The country's trade activities have been dwindling as an impact of slower economic growth in China, its top export destination, that resulted from its prolonged trade war with the world's biggest economy.
But South-east Asia's largest economy has managed to expand around 5 per cent in the past few years against the backdrop of an unfavourable global environment, thanks largely to its relatively resilient household consumption, which makes up more than half of its GDP.
The government seeks to push up its exports to allow the economy to grow by between 5.4 per cent and 6 per cent in the next five years, newly-appointed Trade Minister Agus Suparmanto said on Friday (Nov 8).
The move will also be expected to narrow the country's trade deficit, he added.
"To keep trade balance in check, our strategy is to raise non-oil and gas exports," he told journalists in a press briefing.
From January to September this year Indonesia's non-oil and gas outbound shipments, which make up the largest chunk of exports, declined by 6.22 per cent to US$114.75 billion (S$156 billion) on a yearly basis, whereas its non-oil and gas inbound shipments slipped by 5.54 per cent to US$110.25 billion, according to Statistics Indonesia.
Overall export settled at US$124.17 billion, down 8 per cent from last year, while its total imports were valued at US$126.12 billion, down 9.12 per cent a year earlier, resulting in a US$1.95 billion deficit.

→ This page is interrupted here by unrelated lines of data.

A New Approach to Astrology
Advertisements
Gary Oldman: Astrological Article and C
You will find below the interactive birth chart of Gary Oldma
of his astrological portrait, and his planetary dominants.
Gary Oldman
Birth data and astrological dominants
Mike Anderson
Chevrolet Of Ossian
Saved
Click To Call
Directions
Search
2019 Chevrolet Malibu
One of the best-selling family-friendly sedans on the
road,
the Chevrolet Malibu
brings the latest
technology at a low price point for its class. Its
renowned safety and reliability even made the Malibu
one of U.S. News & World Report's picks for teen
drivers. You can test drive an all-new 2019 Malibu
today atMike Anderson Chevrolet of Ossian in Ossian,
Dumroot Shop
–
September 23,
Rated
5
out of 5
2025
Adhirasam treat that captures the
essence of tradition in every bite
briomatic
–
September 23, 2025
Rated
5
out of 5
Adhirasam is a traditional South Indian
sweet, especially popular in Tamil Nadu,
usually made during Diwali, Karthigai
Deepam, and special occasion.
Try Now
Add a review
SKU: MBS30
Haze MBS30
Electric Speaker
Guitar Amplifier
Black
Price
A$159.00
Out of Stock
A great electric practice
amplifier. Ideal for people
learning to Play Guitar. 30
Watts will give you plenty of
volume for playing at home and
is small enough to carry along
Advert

The ministry targets to enlarge non-oil and gas exports by 6.88 per cent to 12.23 per cent annually from next year until 2024 to allow total exports to rise by 4.5 per cent to 8.63 per cent, said Mr Agus, a businessman who runs a shipyard company in the province of Bangka Belitung Islands.
Indonesia still sees room to improve its outbound shipments to its two key markets - China and India, its fourth-largest export destination - particularly with commodities like swift nests to China and palm oil to India.
"We see the market access to China is wide open and we are identifying our domestic products to be exported. Basically, they want goods with good quality that can meet their standards," Mr Agus said, while adding that greater palm oil exports to India will likely be achieved following India's recent move to lower its duties on the commodity.
The Trade Ministry will also encourage Indonesian exporters to sell various products, including food and beverages, textile and textile products, vehicles, pharmaceutical products, fisheries produce, wood and furniture, in the overseas markets to support export growth.
The ministry expects total exports to reach at least around US$190 billion next year, up from US$175 billion targeted this year.
A trade mission will be sent to the US, Indonesia's second-biggest export destination after China, this month to discuss the extension of tariff cuts for Indonesian goods under the US generalised system of preference scheme, said Deputy Trade Minister Jerry Sambuaga.
The facility which Indonesia has enjoyed since 1980 is under review. During his visit to Indonesia on Wednesday (Nov 6), US Commerce Secretary Wilbur Ross expressed his hope to resolve the issue soon.
To obtain wider market access globally, Indonesia will soon ratify 13 newly-concluded agreements, such as the Indonesia-Australia comprehensive economic partnership agreement (CEPA), while also speeding up negotiations on 11 deals, including CEPAs with the European Union and Turkey.